Hubris is a stunning new title coming to PC VR later this year and we’ve gone hands-on once again – this time with more combat.
At Gamescom, I played through two Hubris demos – the opening sequence and a new sequence set a few hours into the campaign, which puts a much heavier focus on combat. We’ve already covered the former in another hands-on, so I won’t repeat too much previously-tread ground, except to say that most of Jamie’s conclusions still stand true. Hubris doesn’t quite match the visuals of premier titles like Half-Life: Alyx and Lone Echo II, but it does give them an amazing run for their money. This new combat-focused demo, featuring traversal through a rocky canyon environment, is no exception — it’s equally as delightful to look at as the lush and water-laden environments we’ve seen previously. From both demos, one thing is clear: Hubris is visually stunning and expansive, offering a style and quality that feels shockingly close to juggernauts like Alyx.
In terms of the combat gameplay itself, it was a mixed bag. There are two options for guns – a standard pistol and a slightly more automatic option – that both felt satisfying to fire and aim, with good haptic feedback and a satisfying click-y feel to all the actions.
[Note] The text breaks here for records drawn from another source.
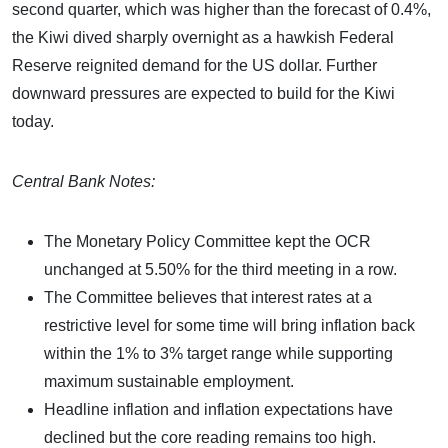
second quarter, which was higher than the forecast of 0.4%,
the Kiwi dived sharply overnight as a hawkish Federal
Reserve reignited demand for the US dollar. Further
downward pressures are expected to build for the Kiwi
today.
Central Bank Notes:
The Monetary Policy Committee kept the OCR
unchanged at 5.50% for the third meeting in a row.
The Committee believes that interest rates at a
restrictive level for some time will bring inflation back
within the 1% to 3% target range while supporting
maximum sustainable employment.
Headline inflation and inflation expectations have
declined but the core reading remains too high.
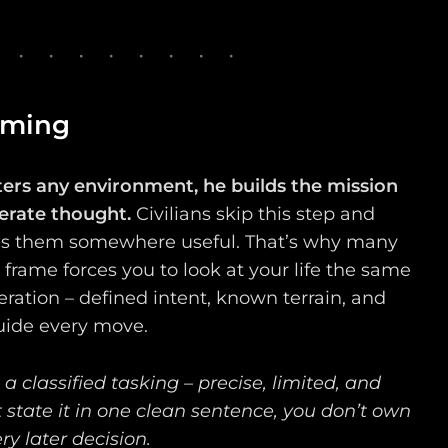
aming
ters any environment, he builds the mission
berate thought.
Civilians skip this step and
 them somewhere useful. That’s why many
n frame forces you to look at your life the same
ration – defined intent, known terrain, and
uide every move.
 a classified tasking – precise, limited, and
 state it in one clean sentence, you don’t own
ery later decision.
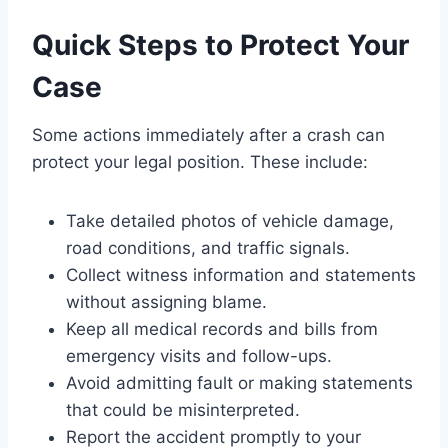
Quick Steps to Protect Your
Case
Some actions immediately after a crash can
protect your legal position. These include:
Take detailed photos of vehicle damage,
road conditions, and traffic signals.
Collect witness information and statements
without assigning blame.
Keep all medical records and bills from
emergency visits and follow-ups.
Avoid admitting fault or making statements
that could be misinterpreted.
Report the accident promptly to your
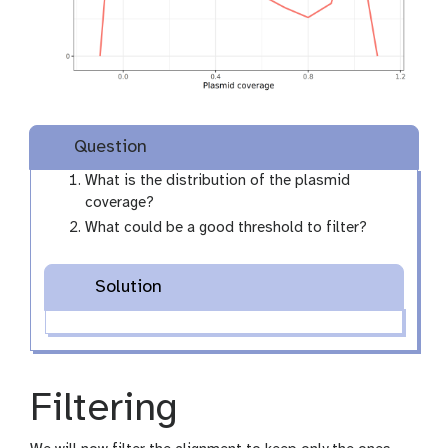
Question
What is the distribution of the plasmid
coverage?
What could be a good threshold to filter?
Solution
Filtering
The method for reloading is inventive as well – you simply hold the gun upright next to your head, which gradually reloads your weapon over time. You can choose to partially reload and fire in short bursts, or listen to a well-designed audio cue that indicates the reload progress and will give a distinctive click when the gun is completely full. It’s a great example of intuitive VR design and works wonders in the heat of combat.
You can also restore your health mid-encounter with a similarly thoughtful mechanic – reach over your back, pull out a health drink and physically act out drinking it down. Plus, you can see how much liquid is left inside the bottle, allowing you to only drink a portion if you only need a top-up. Hubris certainly isn’t the first VR game to include this type of mechanic for consuming healing items, but it’s implemented well here.
This is compounded by the fairly terrible AI, which often would see enemies just stand still or forgot they had even seen me after I retreated back to cover. Some enemies would walk around and search for me, while others would stand in one place and didn’t bother to sought me out. Enemies seems, overall, limited in scope and rarely engaged in combat unless I was in their line of sight. It wasn’t abysmal – I’ve played through a lot worse – but it did feel particularly out of place, given how polished the environments and gameplay are otherwise. It lowers the level of immersion and starts to feel more like a programmed game than a constructed virtual world.
Despite those issues, the combat doesn’t ever stop being fun – it may have been a bit repetitive, but the guns feel satisfying enough to shoot that I still enjoyed myself overall. Between the earlier demo and this new combat-focused one, there’s a lot to love about Hubris, but some areas for improvement too. It will be interesting to see if the game can step out of the shadow of its forebearers and find it’s own place in the PC VR pantheon.
Hubris is set to release in 2022 for PC VR, with a Quest version to follow at a later date.